Top of Extracted data

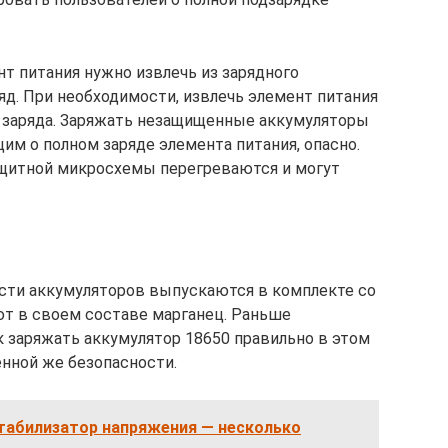
т питания нужно извлечь из зарядного
яд. При необходимости, извлечь элемент питания
о заряда. Заряжать незащищенные аккумуляторы
м о полном заряде элемента питания, опасно.
ащитной микросхемы перегреваются и могут
сти аккумуляторов выпускаются в комплекте со
т в своем составе марганец. Раньше
к заряжать аккумулятор 18650 правильно в этом
енной же безопасности.
стабилизатор напряжения — несколько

Bottom of Extracted data

**Description of the task**
Set down every entry word for word, but omit the pictures.

**Result for this task**
т питания нужно извлечь из зарядного
яд. При необходимости, извлечь элемент питания
о заряда. Заряжать незащищенные аккумуляторы
м о полном заряде элемента питания, опасно.
ащитной микросхемы перегреваются и могут
сти аккумуляторов выпускаются в комплекте со
т в своем составе марганец. Раньше
к заряжать аккумулятор 18650 правильно в этом
енной же безопасности.
стабилизатор напряжения — несколько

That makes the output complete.